Rethinking Java Concurrency: Why I Stopped Tuning Thread Pools

I still remember the panic of a Tuesday afternoon deployment back in 2022. Our dashboard turned a festive shade of red, and the logs were screaming one specific error over and over: RejectedExecutionException. We weren’t out of memory. We weren’t out of CPU. We were out of threads.

For years, my approach to Java Backend development involved a delicate dance of tuning thread pools. Set the core pool size too low, and throughput suffers. Set it too high, and the context switching overhead kills the CPU. It felt less like engineering and more like numerology. I spent hours tweaking ThreadPoolExecutor parameters, trying to find that “Goldilocks” zone for our Spring Boot services.

Fast forward to late 2025, and I rarely touch those settings anymore.
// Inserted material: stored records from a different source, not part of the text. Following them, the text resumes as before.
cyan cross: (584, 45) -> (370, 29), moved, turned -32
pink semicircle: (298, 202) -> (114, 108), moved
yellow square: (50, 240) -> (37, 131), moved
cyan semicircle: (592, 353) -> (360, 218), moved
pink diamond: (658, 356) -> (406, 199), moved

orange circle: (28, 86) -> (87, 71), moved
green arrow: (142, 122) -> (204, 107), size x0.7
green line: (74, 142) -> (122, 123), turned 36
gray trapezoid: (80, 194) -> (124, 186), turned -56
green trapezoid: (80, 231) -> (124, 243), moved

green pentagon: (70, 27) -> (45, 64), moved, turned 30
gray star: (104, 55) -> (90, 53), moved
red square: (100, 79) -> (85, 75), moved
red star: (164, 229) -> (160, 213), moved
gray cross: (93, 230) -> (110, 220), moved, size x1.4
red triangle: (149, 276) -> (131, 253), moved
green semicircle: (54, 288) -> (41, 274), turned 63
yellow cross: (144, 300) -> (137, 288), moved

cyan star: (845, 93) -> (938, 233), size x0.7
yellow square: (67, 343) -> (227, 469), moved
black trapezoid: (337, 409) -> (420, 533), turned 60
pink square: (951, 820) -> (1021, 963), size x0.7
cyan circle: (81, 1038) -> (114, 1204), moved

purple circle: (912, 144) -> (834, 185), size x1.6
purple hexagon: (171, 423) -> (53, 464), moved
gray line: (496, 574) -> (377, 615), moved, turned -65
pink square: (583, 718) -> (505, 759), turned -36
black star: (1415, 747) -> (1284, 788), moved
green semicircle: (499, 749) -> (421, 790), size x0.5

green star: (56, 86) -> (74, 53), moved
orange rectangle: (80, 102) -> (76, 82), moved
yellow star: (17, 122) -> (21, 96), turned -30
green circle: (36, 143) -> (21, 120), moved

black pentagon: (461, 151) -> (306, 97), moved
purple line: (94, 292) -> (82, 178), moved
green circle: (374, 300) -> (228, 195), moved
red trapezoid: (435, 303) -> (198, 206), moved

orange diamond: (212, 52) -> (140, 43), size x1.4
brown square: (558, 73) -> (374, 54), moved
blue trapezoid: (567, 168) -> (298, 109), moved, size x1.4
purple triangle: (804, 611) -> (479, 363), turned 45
The introduction and stabilization of Virtual Threads in recent Java LTS releases completely altered how I approach scalability. If you are still manually calculating optimal thread counts for I/O-bound applications, you might be doing unnecessary work.

The Heavy Cost of Platform Threads

To understand why I changed my workflow, we have to look at what we were actually doing before. In the traditional model (pre-Java 21), a java.lang.Thread was a thin wrapper around an operating system (OS) thread. This is a “Platform Thread.”

OS threads are expensive. They reserve a large chunk of memory for the stack (often 1MB or more), and the OS kernel has to schedule them. If you have a web server handling 10,000 concurrent requests, you can’t just spawn 10,000 platform threads. The server would crash. So, we used thread pools to cap the number of threads, forcing tasks to wait in a queue.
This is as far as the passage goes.